Foundation (pin piles if geotech-required)

Conventional spread footings on flat lots; pin or helical piles per the geotech recommendation on ECA, sloped, or known-bad-soils lots. This is when the cottage starts to feel real.

Who
General contractor, Structural eng.
How long
3-6 weeks
Cost
Conventional included in GC bid; +$20K-$60K with piles
You end up with
Inspected foundation ready for framing

Two foundation worlds

Conventional spread footings on a flat, well-drained lot with cooperative soils: dig the footings, set rebar, pour concrete, set anchor bolts, strip forms. Three to four weeks. Cost is included in the GC's bid line.

Engineered foundation when the geotech requires it (steep slope, landslide-prone, peat, liquefaction): typically pin piles or helical piles driven to bearing, then a grade beam or pile cap connecting them. Specialty crew, longer schedule, $20,000 – $60,000 added.

The geotech report (step 1.3) tells you which world you're in. The structural engineer (step 2.3) designs to it.

Inspection

SDCI inspects after foundation forms and rebar are in but before concrete pours. A failed inspection here is a Friday-to-Monday-or-later setback because the inspector has to come back, and the GC can't pour with rebar exposed for days.

What can go wrong

  • Soils don't match the geotech.
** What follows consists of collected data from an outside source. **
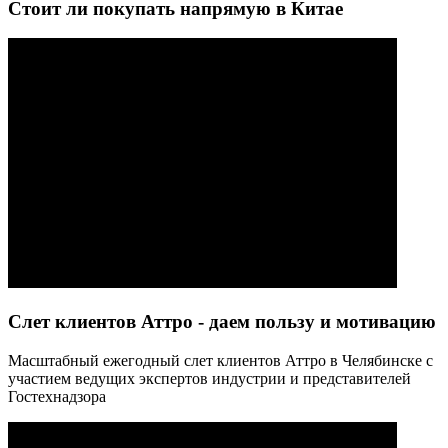
Стоит ли покупать напрямую в Китае
Слет клиентов Аттро - даем пользу и мотивацию
Масштабный ежегодный слет клиентов Аттро в Челябинске с
участием ведущих экспертов индустрии и представителей
Гостехнадзора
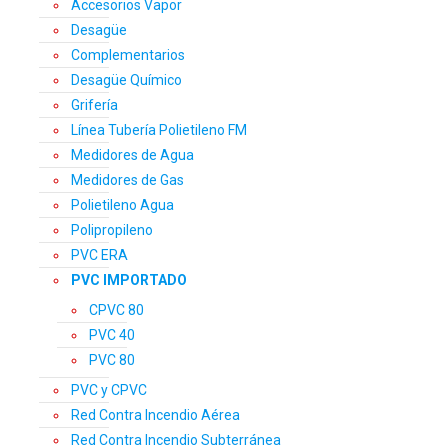
Accesorios Vapor
Desagüe
Complementarios
Desagüe Químico
Grifería
Línea Tubería Polietileno FM
Medidores de Agua
Medidores de Gas
Polietileno Agua
Polipropileno
PVC ERA
PVC IMPORTADO
CPVC 80
PVC 40
PVC 80
PVC y CPVC
Red Contra Incendio Aérea
Red Contra Incendio Subterránea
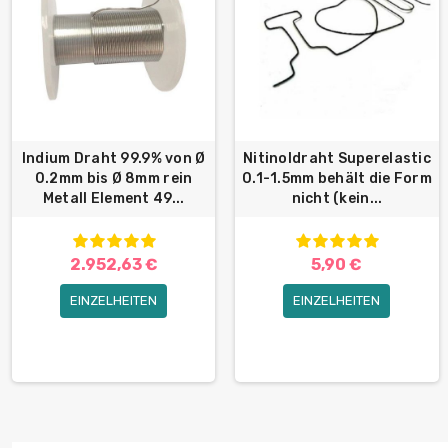
Indium Draht 99.9% von Ø
Nitinoldraht Superelastic
0.2mm bis Ø 8mm rein
0.1-1.5mm behält die Form
Metall Element 49...
nicht (kein...
2.952,63 €
5,90 €
EINZELHEITEN
EINZELHEITEN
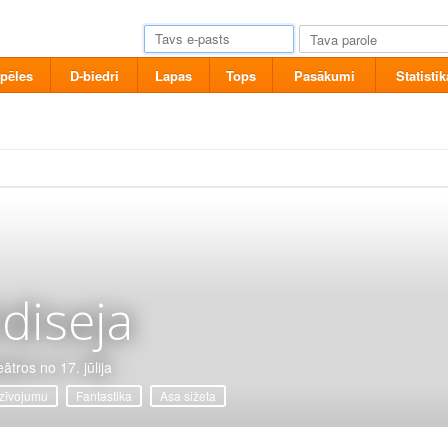
pēles
D-biedri
Lapas
Tops
Pasākumi
Statistik
diseja
ātros no 17. jūlija
zīvojumu
Fantastika
Asa sižeta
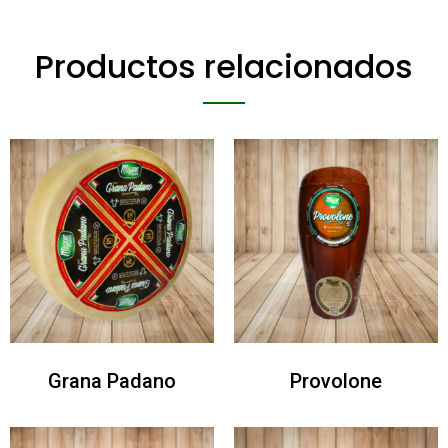
Productos relacionados
Grana Padano
Provolone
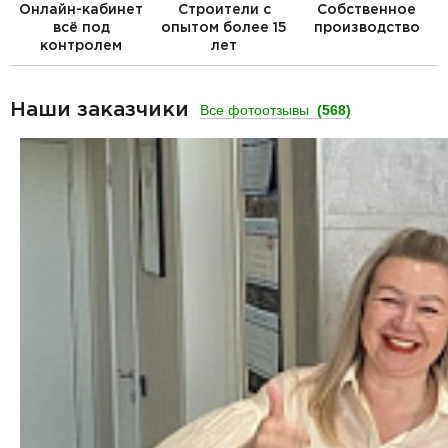
Онлайн-кабинет
Строители с
Собственное
всё под
опытом более 15
производство
контролем
лет
Наши заказчики
Все фотоотзывы
(568)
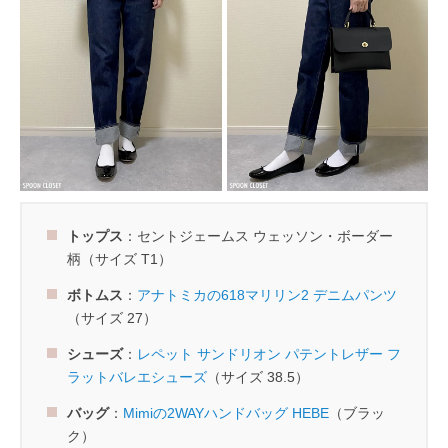
トップス
：セントジェームス ウェッソン・ボーダー
柄（サイズ T1）
ボトムス
：
アナトミカの618マリリン2 デニムパンツ
（サイズ 27）
シューズ
：
レペット サンドリオン パテントレザー フ
ラットバレエシューズ
（サイズ 38.5）
バッグ
：
Mimiの2WAYハンドバッグ HEBE
（ブラッ
ク）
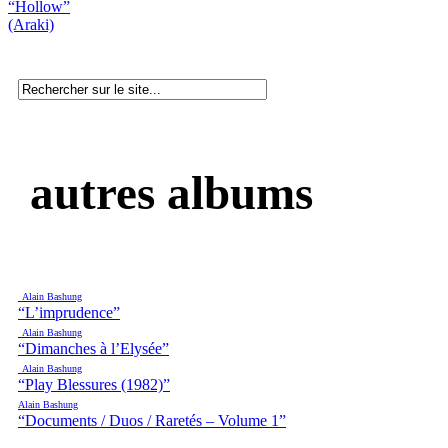
“Hollow”
(Araki)
autres albums
Alain Bashung
“L’imprudence”
Alain Bashung
“Dimanches à l’Elysée”
Alain Bashung
“Play Blessures (1982)”
Alain Bashung
“Documents / Duos / Raretés – Volume 1”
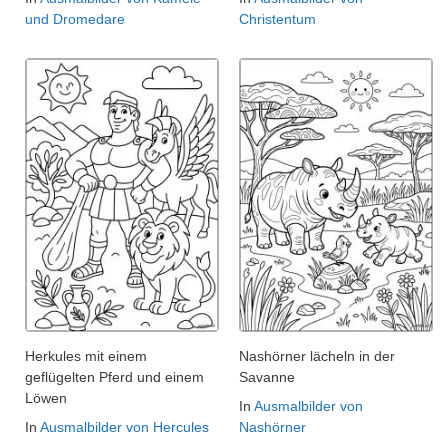
und Dromedare
Christentum
Herkules mit einem
Nashörner lächeln in der
geflügelten Pferd und einem
Savanne
Löwen
In
Ausmalbilder von
In
Ausmalbilder von Hercules
Nashörner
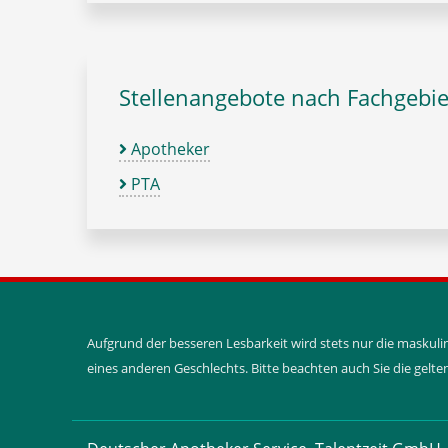
Stellenangebote nach Fachgebie
Apotheker
PTA
Aufgrund der besseren Lesbarkeit wird stets nur die maskul
eines anderen Geschlechts. Bitte beachten auch Sie die gel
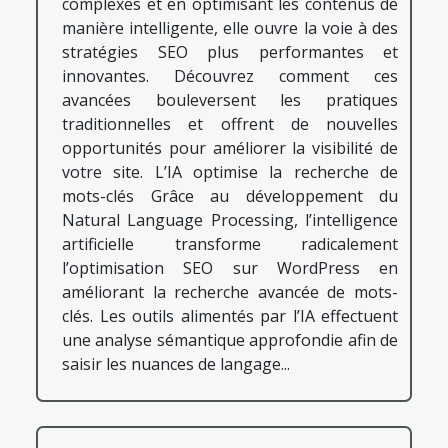
complexes et en optimisant les contenus de
manière intelligente, elle ouvre la voie à des
stratégies SEO plus performantes et
innovantes. Découvrez comment ces
avancées bouleversent les pratiques
traditionnelles et offrent de nouvelles
opportunités pour améliorer la visibilité de
votre site. L’IA optimise la recherche de
mots-clés Grâce au développement du
Natural Language Processing, l’intelligence
artificielle transforme radicalement
l’optimisation SEO sur WordPress en
améliorant la recherche avancée de mots-
clés. Les outils alimentés par l’IA effectuent
une analyse sémantique approfondie afin de
saisir les nuances de langage...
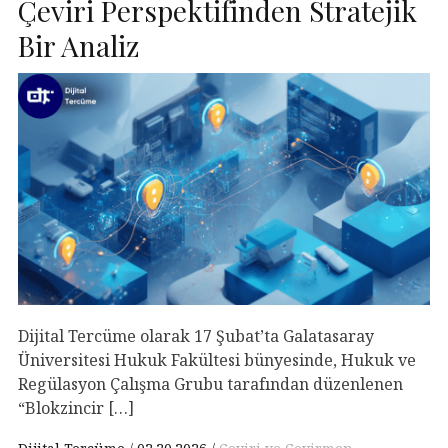
Çeviri Perspektifinden Stratejik
Bir Analiz
Dijital Tercüme olarak 17 Şubat’ta Galatasaray
Üniversitesi Hukuk Fakültesi bünyesinde, Hukuk ve
Regülasyon Çalışma Grubu tarafından düzenlenen
“Blokzincir […]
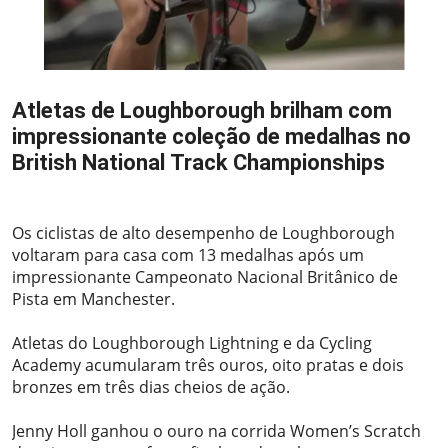
Atletas de Loughborough brilham com
impressionante coleção de medalhas no
British National Track Championships
2024-03-07
Os ciclistas de alto desempenho de Loughborough
voltaram para casa com 13 medalhas após um
impressionante Campeonato Nacional Britânico de
Pista em Manchester.
Atletas do Loughborough Lightning e da Cycling
Academy acumularam três ouros, oito pratas e dois
bronzes em três dias cheios de ação.
Jenny Holl ganhou o ouro na corrida Women’s Scratch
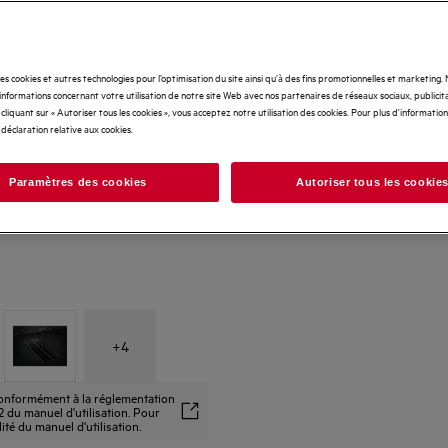
des cookies et autres technologies pour l’optimisation du site ainsi qu’à des fins promotionnelles et marketing
nformations concernant votre utilisation de notre site Web avec nos partenaires de réseaux sociaux, publicita
cliquant sur « Autoriser tous les cookies », vous acceptez notre utilisation des cookies. Pour plus d'informations
 déclaration relative aux cookies.
Paramètres des cookies
Autoriser tous les cookie
+
4
 conformément à la réglementation
 du manuel d'utilisation. Pour
alité du manuel d'utilisation.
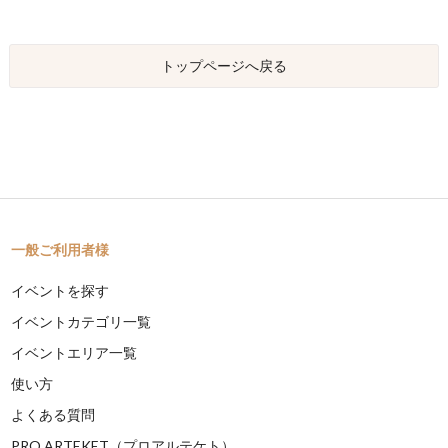
トップページへ戻る
一般ご利用者様
イベントを探す
イベントカテゴリ一覧
イベントエリア一覧
使い方
よくある質問
PRO ARTEKET（プロアルテケト）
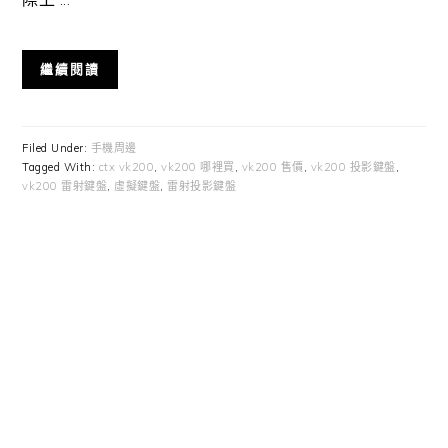
繼續閱讀
Filed Under:
手機周邊
Tagged With:
ctx vk200
,
vk200 哪裡買
,
vk200 售價
,
vk200 投影鍵盤
,
vk200 雷射鍵盤
,
虛擬鍵盤
,
雷射投影鍵盤
Primary
Sidebar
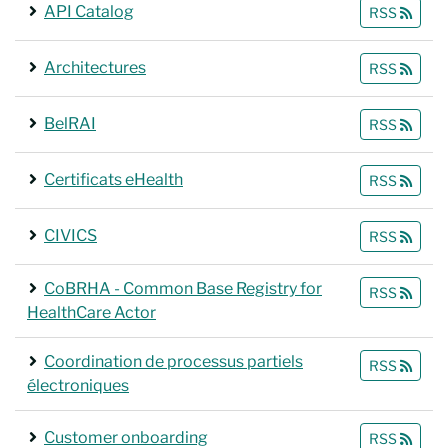
API Catalog
RSS
Architectures
RSS
BelRAI
RSS
Certificats eHealth
RSS
CIVICS
RSS
CoBRHA - Common Base Registry for
RSS
HealthCare Actor
Coordination de processus partiels
RSS
électroniques
Customer onboarding
RSS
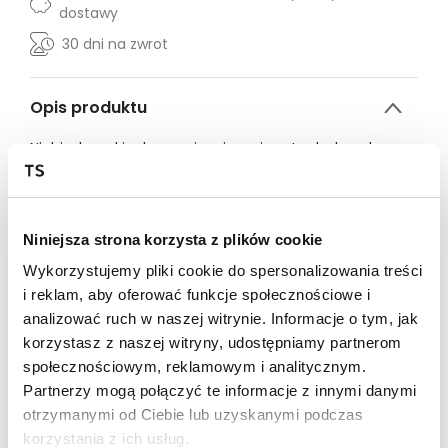
dostawy
30 dni na zwrot
Opis produktu
Niebieska sukienka maxi z wiązaniem to doskonała
propozycja dla kobiet ceniących styl i wygodę. Lekka,
zwiewna tkanina oraz delikatne ramiączka tworzą
efektowną, a zarazem komfortową kreację idealną na
ciepłe dni. Sukienka posiada subtelne wiązanie w talii,
Niniejsza strona korzysta z plików cookie
które podkreśla sylwetkę, nadając jej kobiecego
kształtu. Uniwersalny kolor niebieski świetnie sprawdzi
Wykorzystujemy pliki cookie do spersonalizowania treści
się zarówno na co dzień, jak i na bardziej formalne
i reklam, aby oferować funkcje społecznościowe i
okazje, pozwalając na łatwe dopasowanie dodatków. To
analizować ruch w naszej witrynie. Informacje o tym, jak
must-have w garderobie każdej modnej kobiety.
korzystasz z naszej witryny, udostępniamy partnerom
społecznościowym, reklamowym i analitycznym.
Modelka ma 173 cm wzrostu i prezentuje rozmiar 36.
Partnerzy mogą połączyć te informacje z innymi danymi
otrzymanymi od Ciebie lub uzyskanymi podczas
Marka produktu:
Top Secret
korzystania z ich usług.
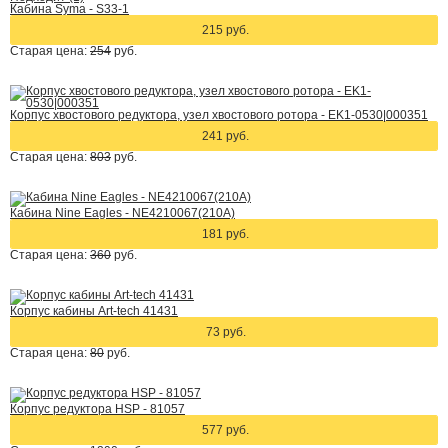
Кабина Syma - S33-1
215 руб.
Старая цена:
254
руб.
Корпус хвостового редуктора, узел хвостового ротора - EK1-0530|000351
241 руб.
Старая цена:
803
руб.
Кабина Nine Eagles - NE4210067(210A)
181 руб.
Старая цена:
360
руб.
Корпус кабины Art-tech 41431
73 руб.
Старая цена:
80
руб.
Корпус редуктора HSP - 81057
577 руб.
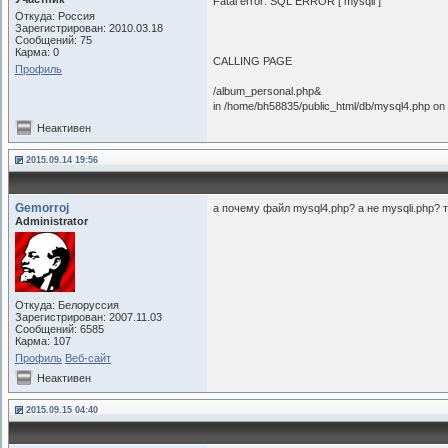
Fatal error: SQL ERROR [ mysqli ]
Откуда: Россия
Зарегистрирован: 2010.03.18
Сообщений: 75
Карма: 0
CALLING PAGE
Профиль
/album_personal.php&
in /home/bh58835/public_html/db/mysql4.php on 
Неактивен
2015.09.14 19:56
Gemorroj
а почему файл mysql4.php? а не mysqli.php? 
Administrator
Откуда: Белоруссия
Зарегистрирован: 2007.11.03
Сообщений: 6585
Карма: 107
Профиль
Веб-сайт
Неактивен
2015.09.15 04:40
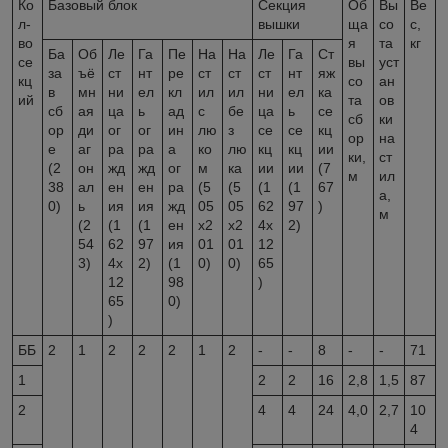
Ко
Базовый блок
Секция
Об
Вы
Ве
л-
вышки
ща
со
с,
во
я
та
кг
Ба
Об
Ле
Га
Пе
На
На
Ле
Га
Ст
се
вы
уст
за
ъё
ст
нт
ре
ст
ст
ст
нт
яж
кц
со
ан
в
мн
ни
ел
кл
ил
ил
ни
ел
ка
ий
та
ов
сб
ая
ца
ь
ад
с
бе
ца
ь
се
сб
ки
ор
ди
ог
ог
ин
лю
з
се
се
кц
ор
на
е
аг
ра
ра
а
ко
лю
кц
кц
ии
ки,
ст
(2
он
жд
жд
ог
м
ка
ии
ии
(7
м
ил
38
ал
ен
ен
ра
(5
(5
(1
(1
67
а,
0)
ь
ия
ия
жд
05
05
62
97
)
м
(2
(1
(1
ен
x2
x2
4x
2)
54
62
97
ия
01
01
12
3)
4x
2)
(1
0)
0)
65
12
98
)
65
0)
)
ББ
2
1
2
2
2
1
2
-
-
8
-
-
71
1
2
2
16
2,8
1,5
87
2
4
4
24
4,0
2,7
10
4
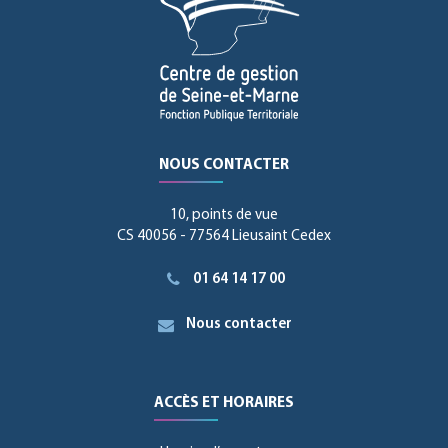
NOUS CONTACTER
10, points de vue
CS 40056 - 77564 Lieusaint Cedex
01 64 14 17 00
Nous contacter
ACCÈS ET HORAIRES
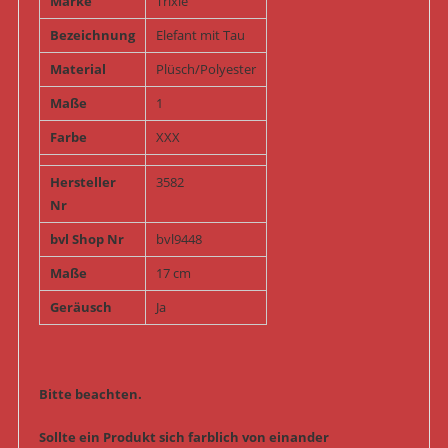
Marke
Trixie
Bezeichnung
Elefant mit Tau
Material
Plüsch/Polyester
Maße
1
Farbe
XXX
Hersteller
3582
Nr
bvl Shop Nr
bvl9448
Maße
17 cm
Geräusch
Ja
Bitte beachten.
Sollte ein Produkt sich farblich von einander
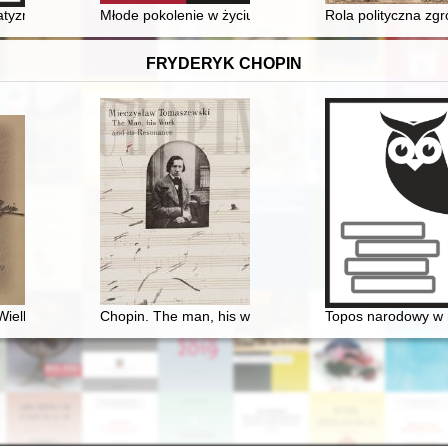
cności
tyzmu i klerykalizmu : (uwagi o książce prof. Wojciecha Roszkowskieg
Młode pokolenie w życiu społecznym Królestwa Polskie
Rola polityczna zg
FRYDERYK CHOPIN
Wielkopolska
Chopin. The man, his work and its resonance
Topos narodowy w m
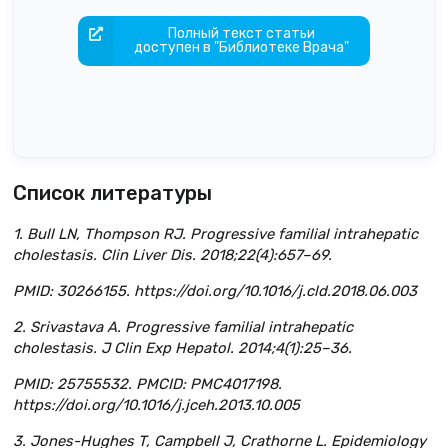
Полный текст статьи
доступен в "Библиотеке Врача"
Список литературы
1. Bull LN, Thompson RJ. Progressive familial intrahepatic
cholestasis. Clin Liver Dis. 2018;22(4):657–69.
PMID: 30266155. https://doi.org/10.1016/j.cld.2018.06.003
2. Srivastava A. Progressive familial intrahepatic
cholestasis. J Clin Exp Hepatol. 2014;4(1):25–36.
PMID: 25755532. PMCID: PMC4017198.
https://doi.org/10.1016/j.jceh.2013.10.005
3. Jones-Hughes T, Campbell J, Crathorne L. Epidemiology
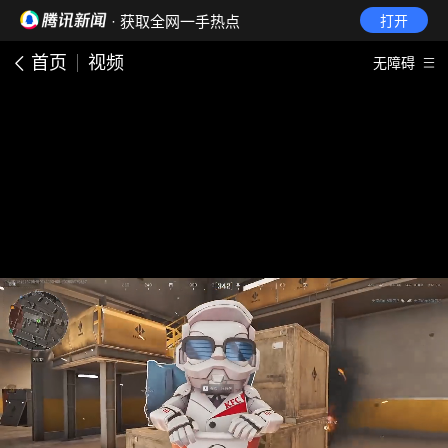
· 获取全网一手热点
打开
首页
视频
无障碍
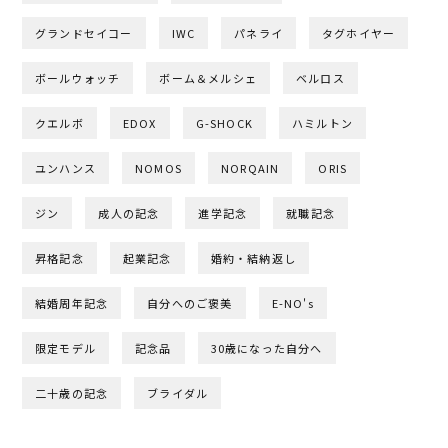
グランドセイコー
IWC
パネライ
タグホイヤー
ボールウォッチ
ボーム＆メルシェ
ベルロス
クエルボ
EDOX
G-SHOCK
ハミルトン
ユンハンス
NOMOS
NORQAIN
ORIS
ジン
成人の記念
進学記念
就職記念
昇格記念
起業記念
婚約・結納返し
結婚周年記念
自分へのご褒美
E-NO's
限定モデル
記念品
30歳になった自分へ
二十歳の記念
ブライダル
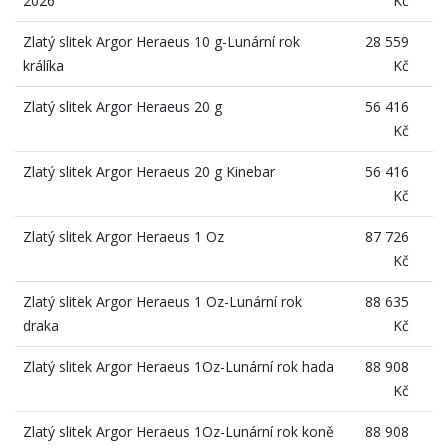
2026
Kč
Zlatý slitek Argor Heraeus 10 g-Lunární rok
28 559
králíka
Kč
Zlatý slitek Argor Heraeus 20 g
56 416
Kč
Zlatý slitek Argor Heraeus 20 g Kinebar
56 416
Kč
Zlatý slitek Argor Heraeus 1 Oz
87 726
Kč
Zlatý slitek Argor Heraeus 1 Oz-Lunární rok
88 635
draka
Kč
Zlatý slitek Argor Heraeus 1Oz-Lunární rok hada
88 908
Kč
Zlatý slitek Argor Heraeus 1Oz-Lunární rok koně
88 908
Excavator opens the foundation hole and finds something different than the borings predicted. Triggers a geotech re-evaluation and possibly a redesign.
  • Wet weather. Seattle. Foundations get pushed by rain. A 3-week foundation can become 5 weeks in November–February.
  • Unmarked utilities. Utility as-builts are sometimes wrong. A surprise gas line, abandoned sewer, or fiber drop in the foundation area can stop work for days.

This is when the project becomes real

Up to this point you've been spending money on paper. From here on, the cottage is physically there. It's the moment most homeowners describe as the project finally becoming real.